Earlier, I was discussing the rule that one shouldn’t criticise a solution unless one was prepared to offer an alternative. As I am not the only Lovecraftian in my circle, the discussion swept over whether Yog-Sothothery was an exception, which reminded me of some strange realisations I had as a younger man about the casting of a live-action Cthulhu.

And by younger man, I mean a couple of years ago.

If I had to pick one actor to play Cthulhu, I’d cast Andy Serkis because of the subtle oddity of his Gollum in Jackson’s Lord of the Rings films.

A man holding his head in his hands
I said cosmic dread not bread!
©NateCC BY-NC-ND 2.0

However, given the option, I wouldn’t cast an actor; I’d cast several actors and have each of them do a selection of distance and close scenes.
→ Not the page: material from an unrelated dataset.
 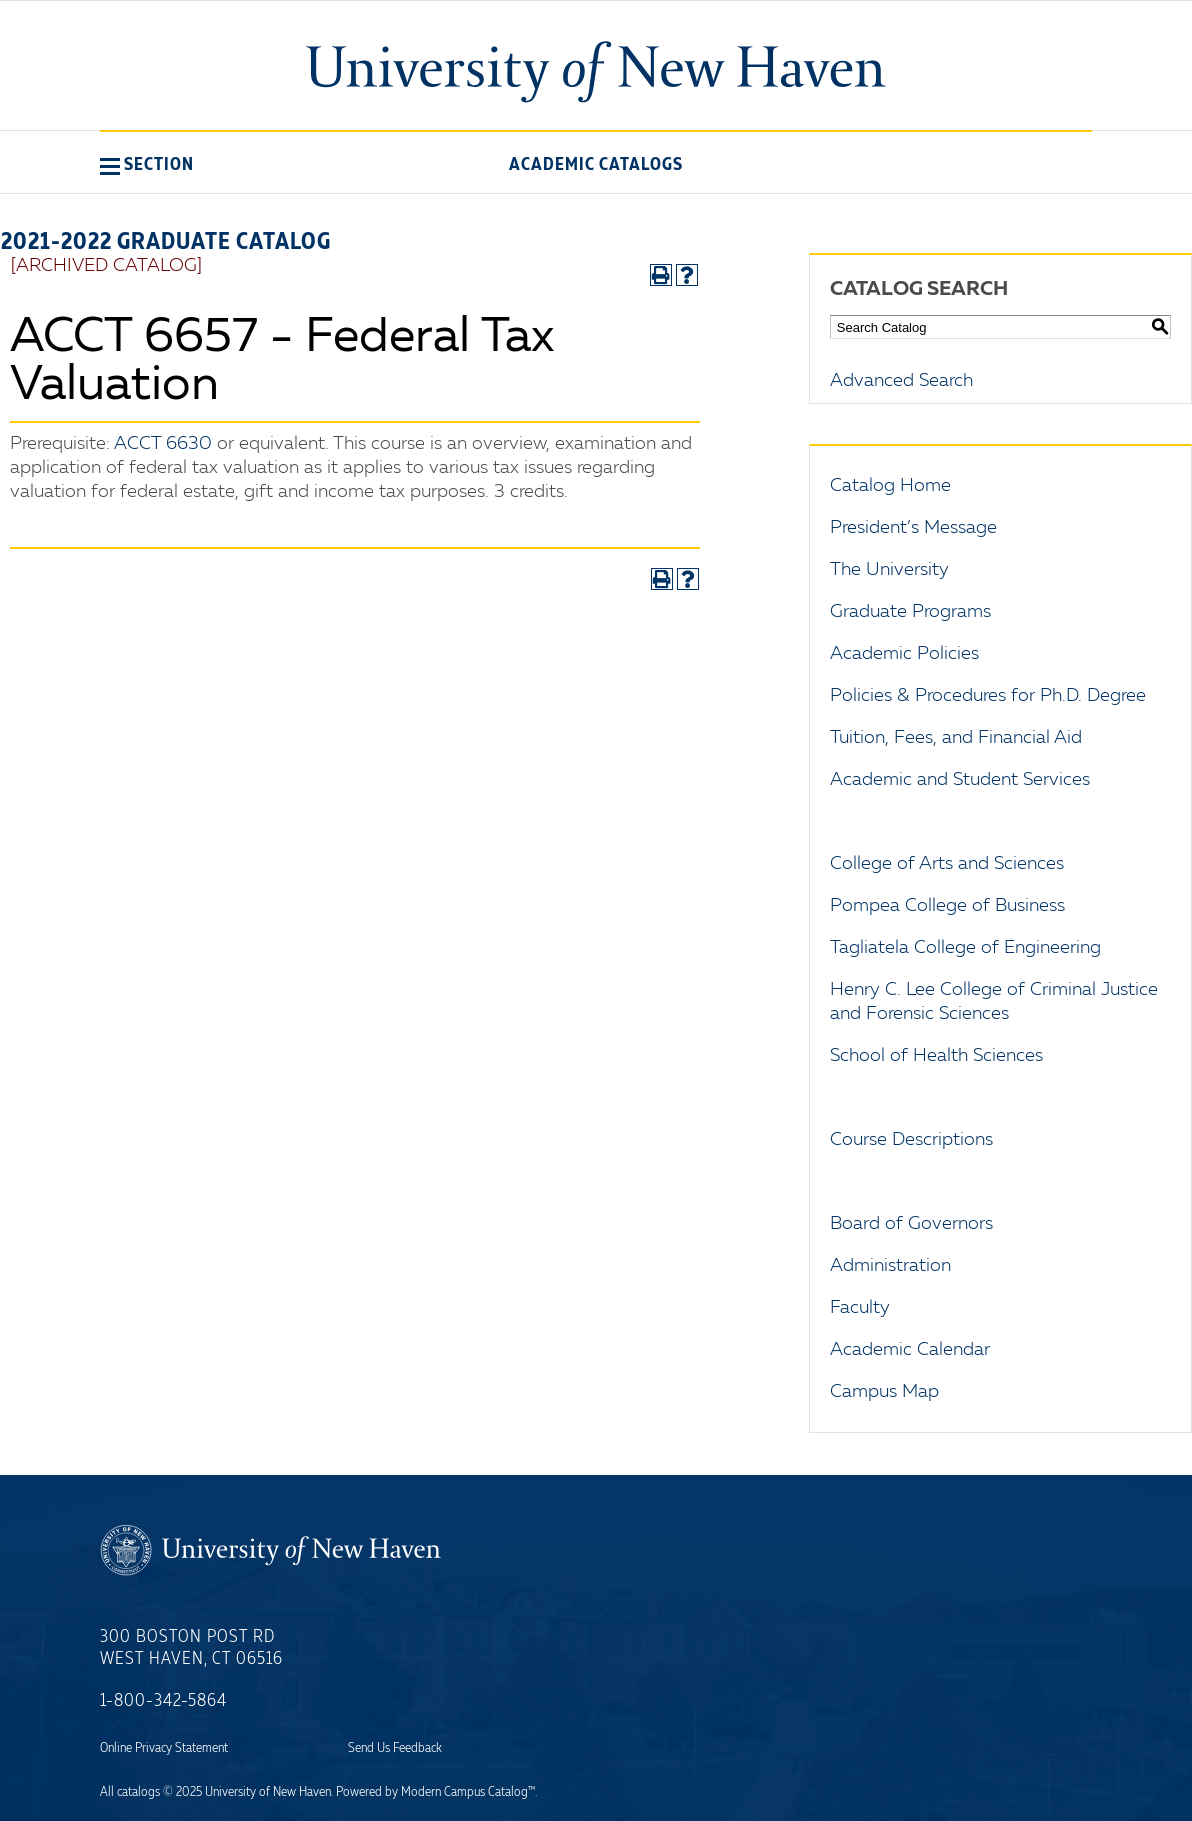 What do you see at coordinates (164, 1748) in the screenshot?
I see `Online Privacy Statement` at bounding box center [164, 1748].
While many actors are superb at mimicking another person’s movements, with multiple actors playing the same character is unlikely they would all be a perfect copy of each other; thus, Cthulhu would visually be the same character in every scene but wouldn’t have the visceral consistency of motion that a single person has, creating an unconscious perception of “otherness” in the viewer’s mind.

If I was really going for the unconscious oddity, I might use the actors who played the various significant characters as the group that played Cthulhu; thus adding an imperceptible echoing of others to the self-dissonance.
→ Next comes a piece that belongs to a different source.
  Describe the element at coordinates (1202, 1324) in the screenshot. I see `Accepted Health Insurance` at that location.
Any of you think this wouldn’t work, or have a good idea for how to capture the indescribably otherness of Cthulhu? Or have encountered a film that has already tried my portmanteau casting idea?


3 thoughts on “Three Children in a Marianas Trench-Coat

  1. Given that Cthulhu is not human, I’m not sure that any human or combinations of different humans could do a good job of representing him. Surely some sort of technological creation would better convey a sense of utter non-humanness?


    1. My issue with technological creations to portray Yog-Sothothery in live action media is the way the mind automatically uses “normal” to unconsciously label other things as fake. While solutions might develop to achieve it in the future, at the moment combining live action people with purely generated places/creatures creates an unconscious contrast in “realness!”; I find the most “real” portrayals of Yog-Sothothery are animation because the benchmark of “normal” human is animated so animated otherness is no more fake. So, ironically, the most cosmically dreadful live action Cthulhu I’ve seen is in the HPLS homage to black and white movies because the humans are stylised too.